Instances went wrong from csv to weka

 .csv
 100387C,254,73,93
 100388D,2047,60,98
 100388D,2736,62,9
 100389E,951,82,90
 100390F,2048,91,98
 100411C,254,50,96
 100412D,047,75,9

 .arff
 @relation test

 @attribute Admno {100387C,100388.0,100389E,100390.0,100411C,100412.0}
 @attribute Code {254,2047,2736,951,2048,254,047}
 @attribute ore numeric
 @attribute tend numeric
  100387C,254,73,93
  100388.0,2047,60,98
  100388.0,2736,62,9
  100389E,951,82,90
  100390.0,2048,91,98
  100411C,254,50,96
  100412.0,047,75,9

If you were to notice the different between this two data after converting was from D to .0 on @attribute Admno. The file conversion I was using are below. So I was wondering what went wrong on the conversion. Thanks

    CSVLoader loader = new CSVLoader();
    loader.setSource(new File("C:\\test.csv"));
    Instances data = loader.getDataSet();

    ArffSaver saver = new ArffSaver();
    saver.setInstances(data);
    saver.setFile(new File("C:\\test.arff"));
    saver.writeBatch();

Solution

The reason you are getting 100388D as 100388.0 and 100390F as 100390.0 is because the values are ending with D and F respectively. In Java, this means the values are Double and Float (D stands for Double and F stands for Float). That is why when Weka is converting them into nominal values, it is believing that the values should be Double or Float and hence the .0 instead of D and F.
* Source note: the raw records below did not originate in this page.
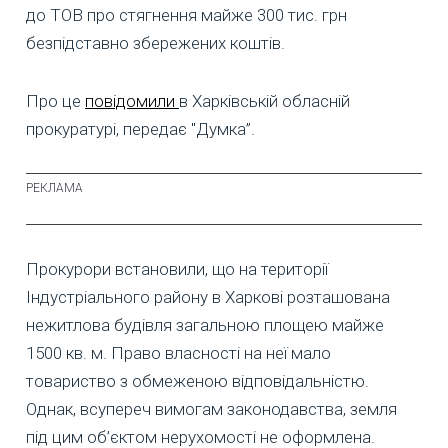
до ТОВ про стягнення майже 300 тис. грн
безпідставно збережених коштів.
Про це
повідомили
в Харківській обласній
прокуратурі, передає "Думка”.
Прокурори встановили, що на території
Індустріального району в Харкові розташована
нежитлова будівля загальною площею майже
1500 кв. м. Право власності на неї мало
товариство з обмеженою відповідальністю.
Однак, всупереч вимогам законодавства, земля
під цим об’єктом нерухомості не оформлена.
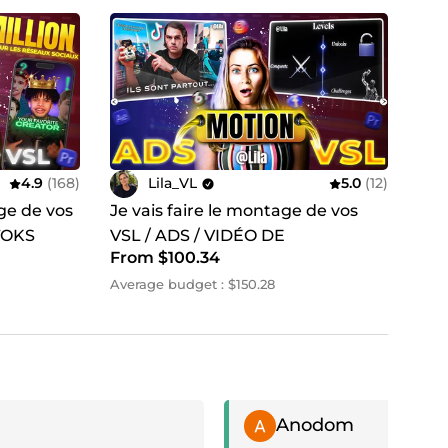
4.9
(168)
Lila_VL
5.0
(12)
age de vos
Je vais faire le montage de vos
 TOKS
VSL / ADS / VIDÉO DE
From $100.34
PRESENTATION en Motion
DESIGN
Average budget : $150.28
Positive review
Anodom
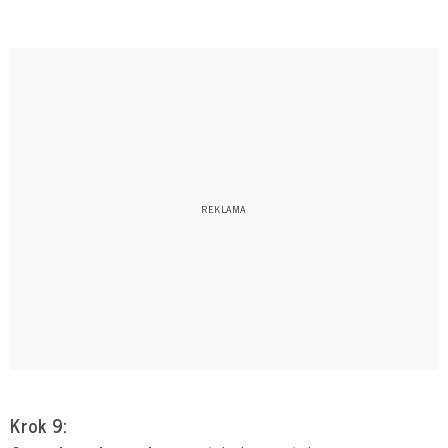
Krok 9:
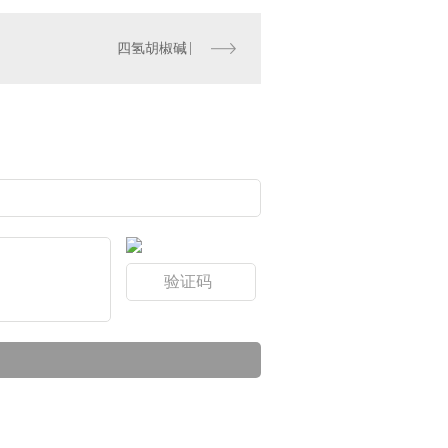
四氢胡椒碱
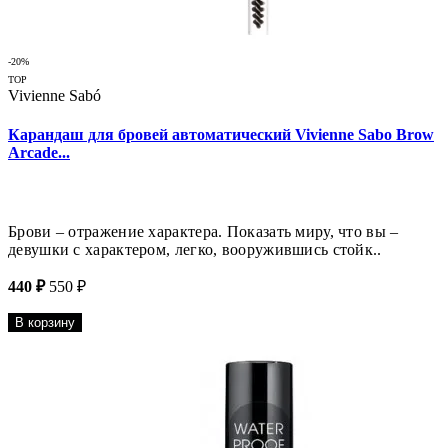
-20%
TOP
Vivienne Sabó
Карандаш для бровей автоматический Vivienne Sabo Brow
Arcade...
Брови – отражение характера. Показать миру, что вы –
девушки с характером, легко, вооружившись стойк..
440 ₽
550 ₽
В корзину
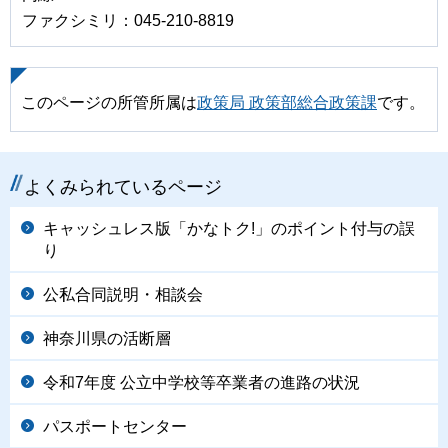
ファクシミリ：045-210-8819
このページの所管所属は
政策局 政策部総合政策課
です。
よくみられているページ
キャッシュレス版「かなトク!」のポイント付与の誤
り
公私合同説明・相談会
神奈川県の活断層
令和7年度 公立中学校等卒業者の進路の状況
パスポートセンター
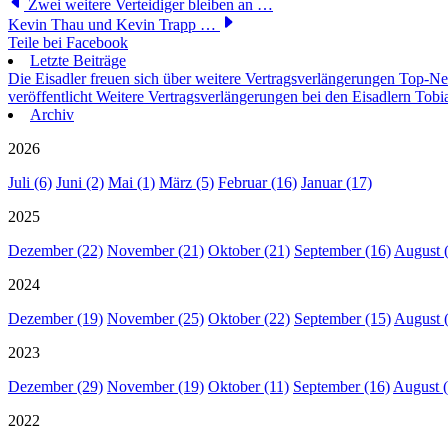
Zwei weitere Verteidiger bleiben an …
Kevin Thau und Kevin Trapp …
Teile bei Facebook
Letzte Beiträge
Die Eisadler freuen sich über weitere Vertragsverlängerungen
Top-Neu
veröffentlicht
Weitere Vertragsverlängerungen bei den Eisadlern
Tobia
Archiv
2026
Juli (6)
Juni (2)
Mai (1)
März (5)
Februar (16)
Januar (17)
2025
Dezember (22)
November (21)
Oktober (21)
September (16)
August 
2024
Dezember (19)
November (25)
Oktober (22)
September (15)
August 
2023
Dezember (29)
November (19)
Oktober (11)
September (16)
August (
2022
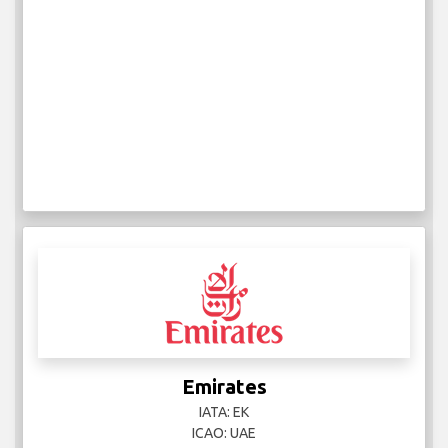
Emirates
IATA: EK
ICAO: UAE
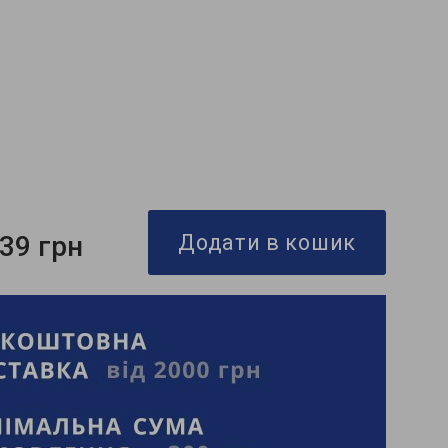
839 грн
Додати в кошик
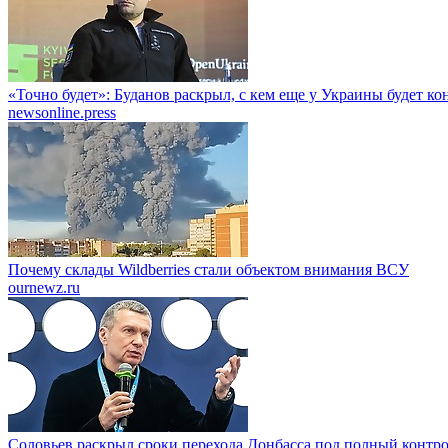
«Точно будет»: Буданов раскрыл, с кем еще у Украины будет к
newsonline.press
Почему склады Wildberries стали объектом внимания ВСУ
ournewz.ru
Соловьев раскрыл сроки перехода Донбасса под полный контр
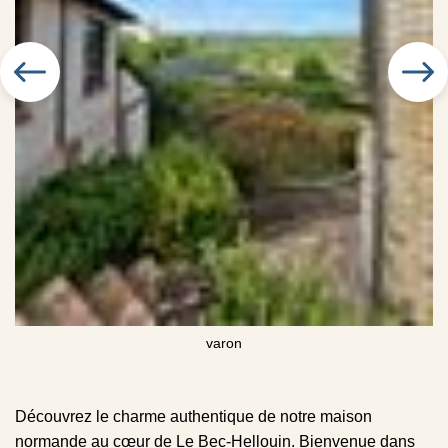
varon
Découvrez le charme authentique de notre maison
normande au cœur de Le Bec-Hellouin. Bienvenue dans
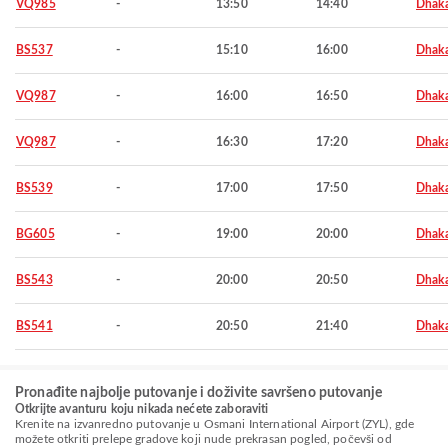
VQ985
-
13:50
14:40
Dhak
BS537
-
15:10
16:00
Dhak
VQ987
-
16:00
16:50
Dhak
VQ987
-
16:30
17:20
Dhak
BS539
-
17:00
17:50
Dhak
BG605
-
19:00
20:00
Dhak
BS543
-
20:00
20:50
Dhak
BS541
-
20:50
21:40
Dhak
Pronađite najbolje putovanje i doživite savršeno putovanje
Otkrijte avanturu koju nikada nećete zaboraviti
Krenite na izvanredno putovanje u Osmani International Airport (ZYL), gde
možete otkriti prelepe gradove koji nude prekrasan pogled, počevši od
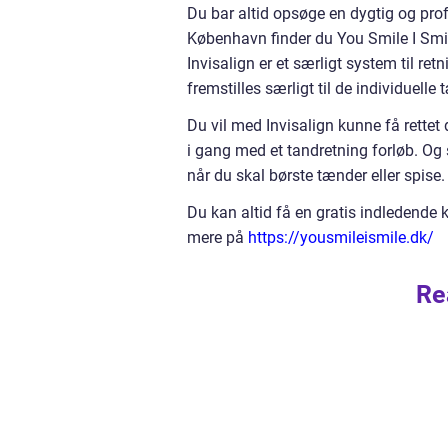
Du bar altid opsøge en dygtig og prof
København finder du You Smile I Smile
Invisalign er et særligt system til re
fremstilles særligt til de individuelle 
Du vil med Invisalign kunne få rettet
i gang med et tandretning forløb. Og
når du skal børste tænder eller spise.
Du kan altid få en gratis indledende
mere på
https://yousmileismile.dk/
Re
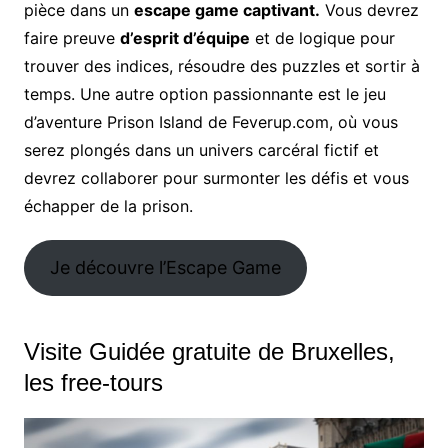
pièce dans un
escape game captivant.
Vous devrez
faire preuve
d’esprit d’équipe
et de logique pour
trouver des indices, résoudre des puzzles et sortir à
temps. Une autre option passionnante est le jeu
d’aventure Prison Island de Feverup.com, où vous
serez plongés dans un univers carcéral fictif et
devrez collaborer pour surmonter les défis et vous
échapper de la prison.
Je découvre l’Escape Game
Visite Guidée gratuite de Bruxelles,
les free-tours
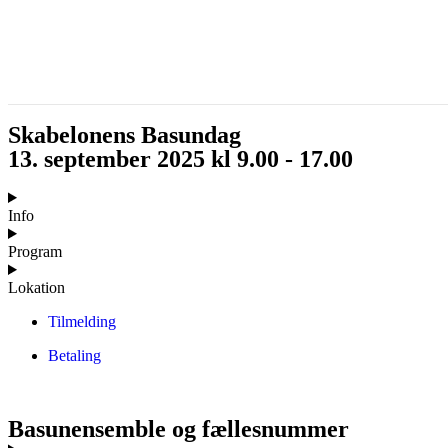
Skabelonens Basundag
13. september 2025 kl 9.00 - 17.00
Info
Program
Lokation
Tilmelding
Betaling
Basunensemble og fællesnummer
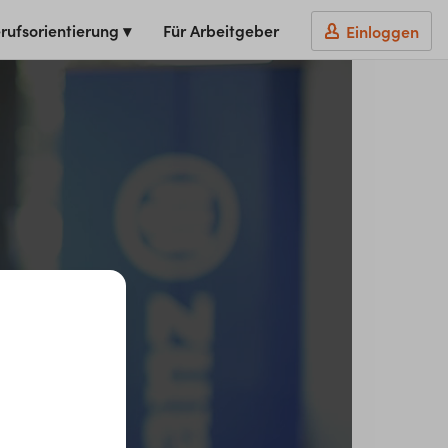
rufsorientierung ▾
Für Arbeitgeber
Einloggen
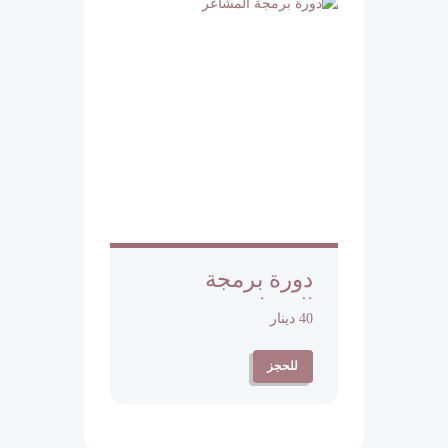
دورة برمجة
المشاعر
40 دينار
للحجز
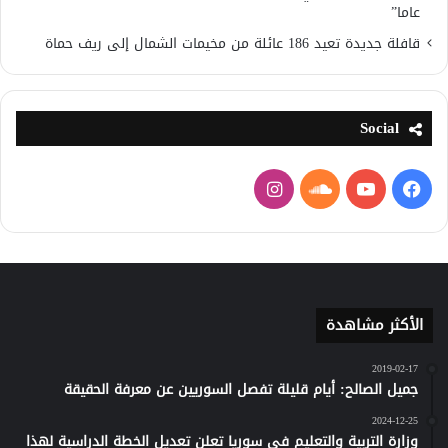
عاما”
قافلة جديدة تعيد 186 عائلة من مخيمات الشمال إلى ريف حماة
Social
فيسبوك
يوتيوب
ساوند
انستقرام
كلاود
الأكثر مشاهدة
2019-02-17
جميل الصالح: أيام قليلة تفصل السوريين عن معرفة الحقيقة
2024-12-25
وزارة التربية والتعليم في سوريا تعلن تعديل الخطة الدراسية لهذا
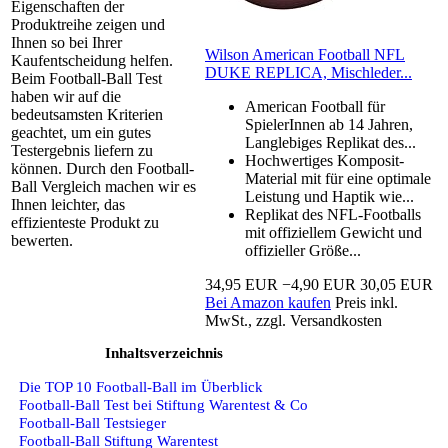
Eigenschaften der
Produktreihe zeigen und
Ihnen so bei Ihrer
Wilson American Football NFL
Kaufentscheidung helfen.
DUKE REPLICA, Mischleder...
Beim Football-Ball Test
haben wir auf die
American Football für
bedeutsamsten Kriterien
SpielerInnen ab 14 Jahren,
geachtet, um ein gutes
Langlebiges Replikat des...
Testergebnis liefern zu
Hochwertiges Komposit-
können. Durch den Football-
Material mit für eine optimale
Ball Vergleich machen wir es
Leistung und Haptik wie...
Ihnen leichter, das
Replikat des NFL-Footballs
effizienteste Produkt zu
mit offiziellem Gewicht und
bewerten.
offizieller Größe...
34,95 EUR
−4,90 EUR
30,05 EUR
Bei Amazon kaufen
Preis inkl.
MwSt., zzgl. Versandkosten
Inhaltsverzeichnis
Die TOP 10 Football-Ball im Überblick
Football-Ball Test bei Stiftung Warentest & Co
Football-Ball Testsieger
Football-Ball Stiftung Warentest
You can find a discussion here and the related documentation here.

To the best of my knowledge, there is no straight forward way to overcome this in Weka. But if this is an ID and does not take part into classification or clustering, then you can have the facility to ignore this attribute when you build a model based on this data and apply it on your test data.

Another way to overcome this is to change this attribute's values to some values that don't end with neither D nor F.